The terms ‘workflow’, ‘procedure”, ‘process’ are often used interchangeably. I think it’s useful to distinguish between them, because they are doing different things.
A workflow does what it says – it describes how responsibility for an activity flows around your organisation as if it was a physical thing moving between departments – a purchase order is raised, goes to X to be reviewed, then to Y to be authorised, then to department Z to be actioned.
A procedure describes the steps needed to complete a specific activity, e.g. Raise Purchase Order, in the same way as a recipe describes how to prepare a specific dish e.g. a Lemon Drizzle Cake. Like a recipe, it assumes you know how to do the steps – whisking an egg-white, or completing a purchase order form.

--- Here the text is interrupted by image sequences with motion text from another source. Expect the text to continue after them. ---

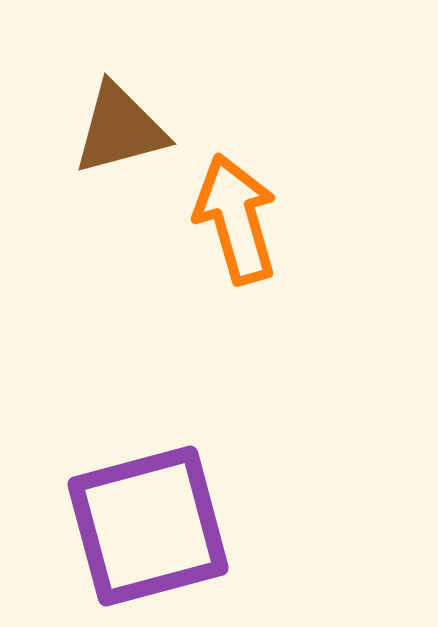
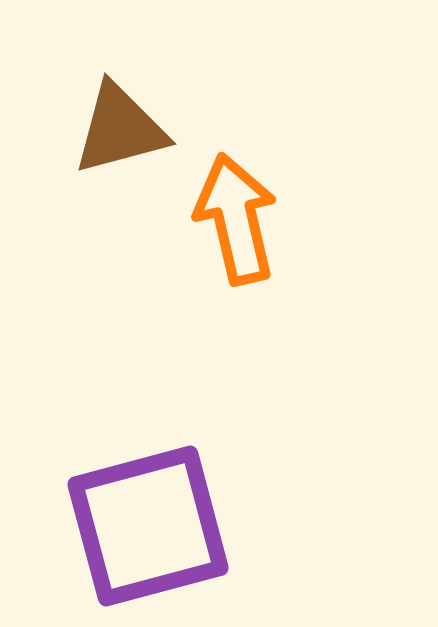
orange arrow: rotated 3 degrees clockwise
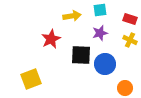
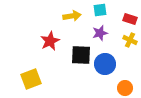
red star: moved 1 px left, 2 px down
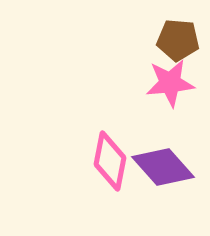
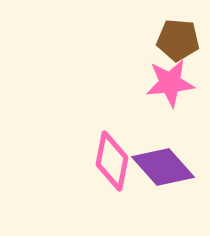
pink diamond: moved 2 px right
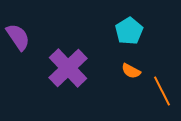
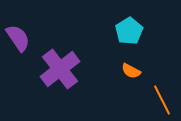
purple semicircle: moved 1 px down
purple cross: moved 8 px left, 1 px down; rotated 6 degrees clockwise
orange line: moved 9 px down
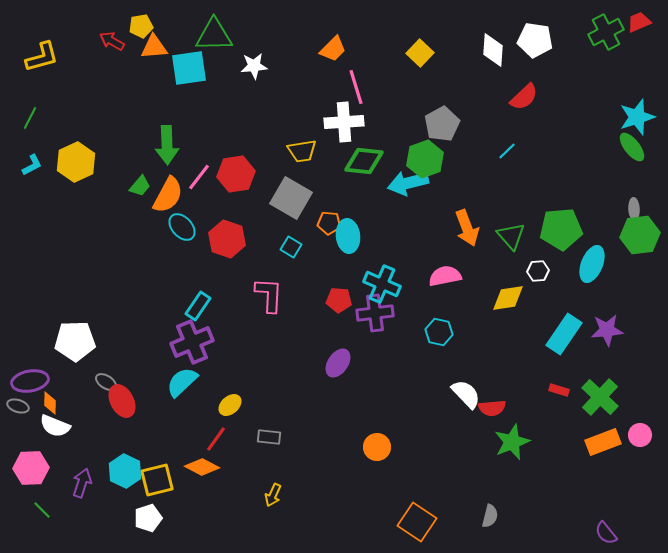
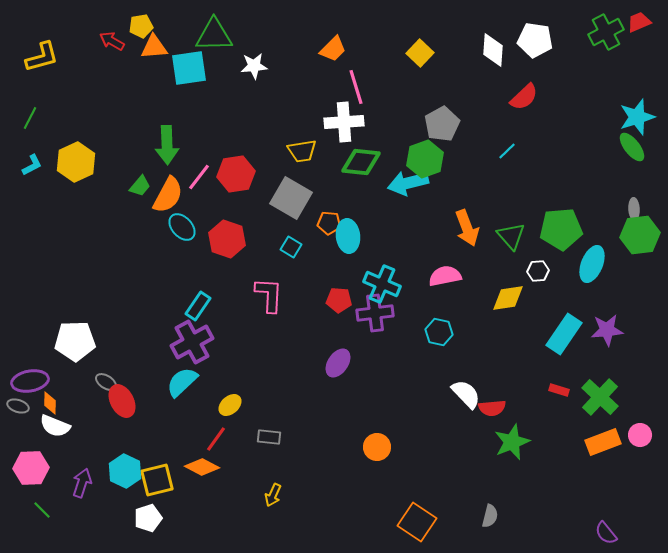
green diamond at (364, 161): moved 3 px left, 1 px down
purple cross at (192, 342): rotated 6 degrees counterclockwise
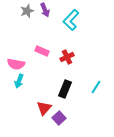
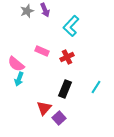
cyan L-shape: moved 6 px down
pink semicircle: rotated 30 degrees clockwise
cyan arrow: moved 2 px up
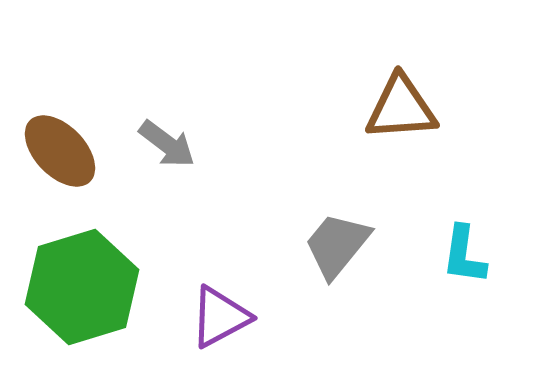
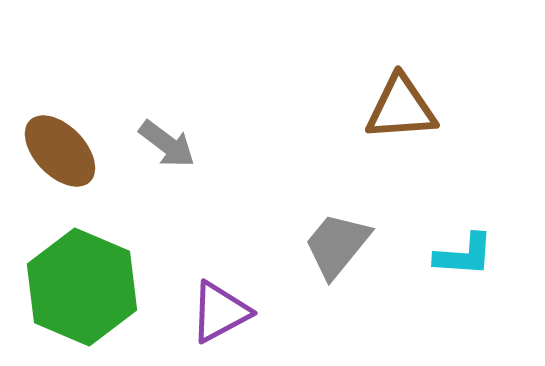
cyan L-shape: rotated 94 degrees counterclockwise
green hexagon: rotated 20 degrees counterclockwise
purple triangle: moved 5 px up
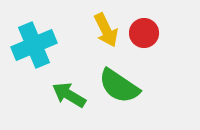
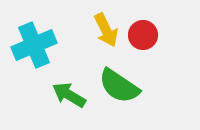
red circle: moved 1 px left, 2 px down
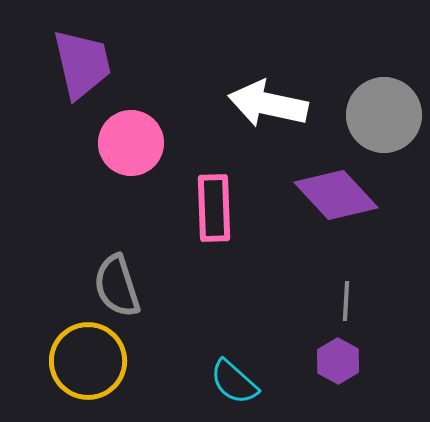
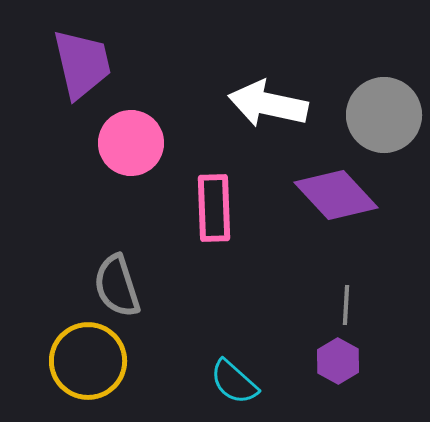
gray line: moved 4 px down
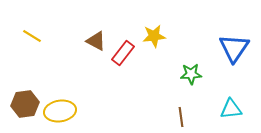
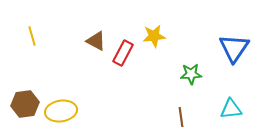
yellow line: rotated 42 degrees clockwise
red rectangle: rotated 10 degrees counterclockwise
yellow ellipse: moved 1 px right
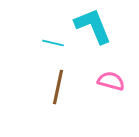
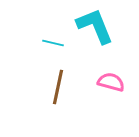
cyan L-shape: moved 2 px right
pink semicircle: moved 1 px down
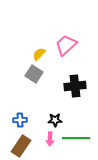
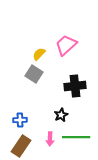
black star: moved 6 px right, 5 px up; rotated 24 degrees counterclockwise
green line: moved 1 px up
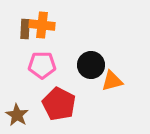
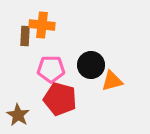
brown rectangle: moved 7 px down
pink pentagon: moved 9 px right, 4 px down
red pentagon: moved 1 px right, 5 px up; rotated 12 degrees counterclockwise
brown star: moved 1 px right
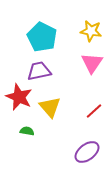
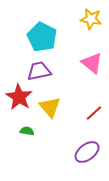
yellow star: moved 12 px up
pink triangle: rotated 25 degrees counterclockwise
red star: rotated 8 degrees clockwise
red line: moved 2 px down
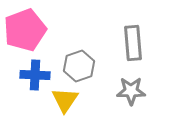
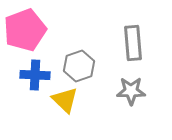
yellow triangle: rotated 20 degrees counterclockwise
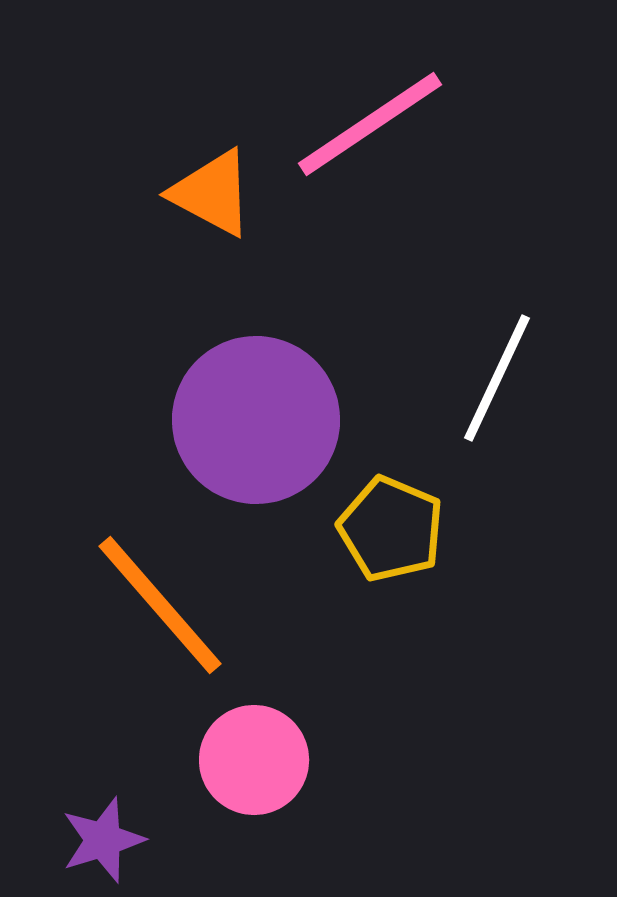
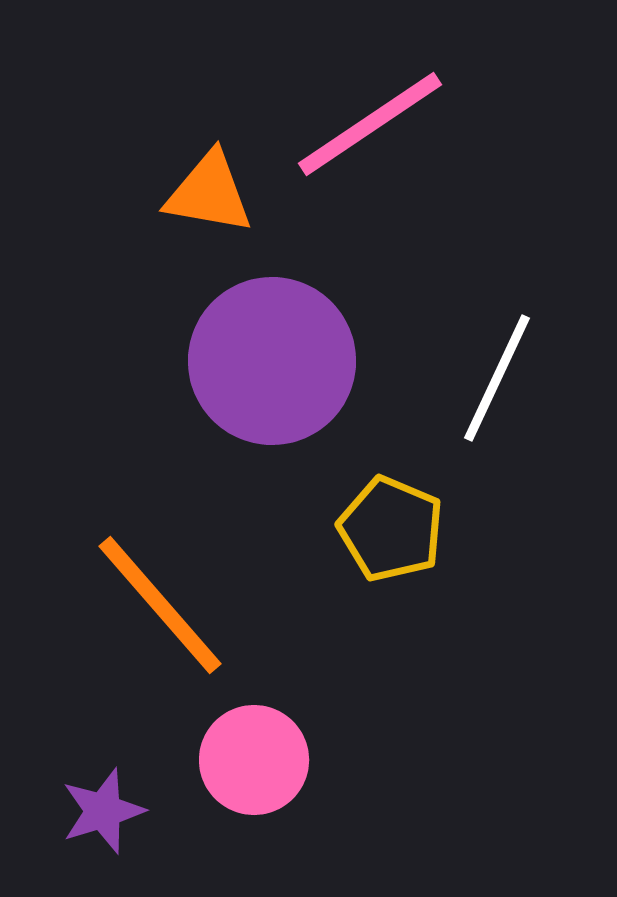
orange triangle: moved 3 px left; rotated 18 degrees counterclockwise
purple circle: moved 16 px right, 59 px up
purple star: moved 29 px up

Processes are like the storylines of a film or novel. As in a film, or novel, each character has their own storyline, and is changed by it. And like a film or a novel, its best to start from the top and work down – to the point where you can define individual scenes or procedures. Unlike a film or novel, an orgnisation has to many individuals playing the same roles, both over time and in parallel, so needs to leave some room for improvisation.
Its relatively straightforward to capture a procedure, or even a workflow, its much harder to capture process. But that’s where the real value is for an organisation, because to live the story, everyone needs to understand the story.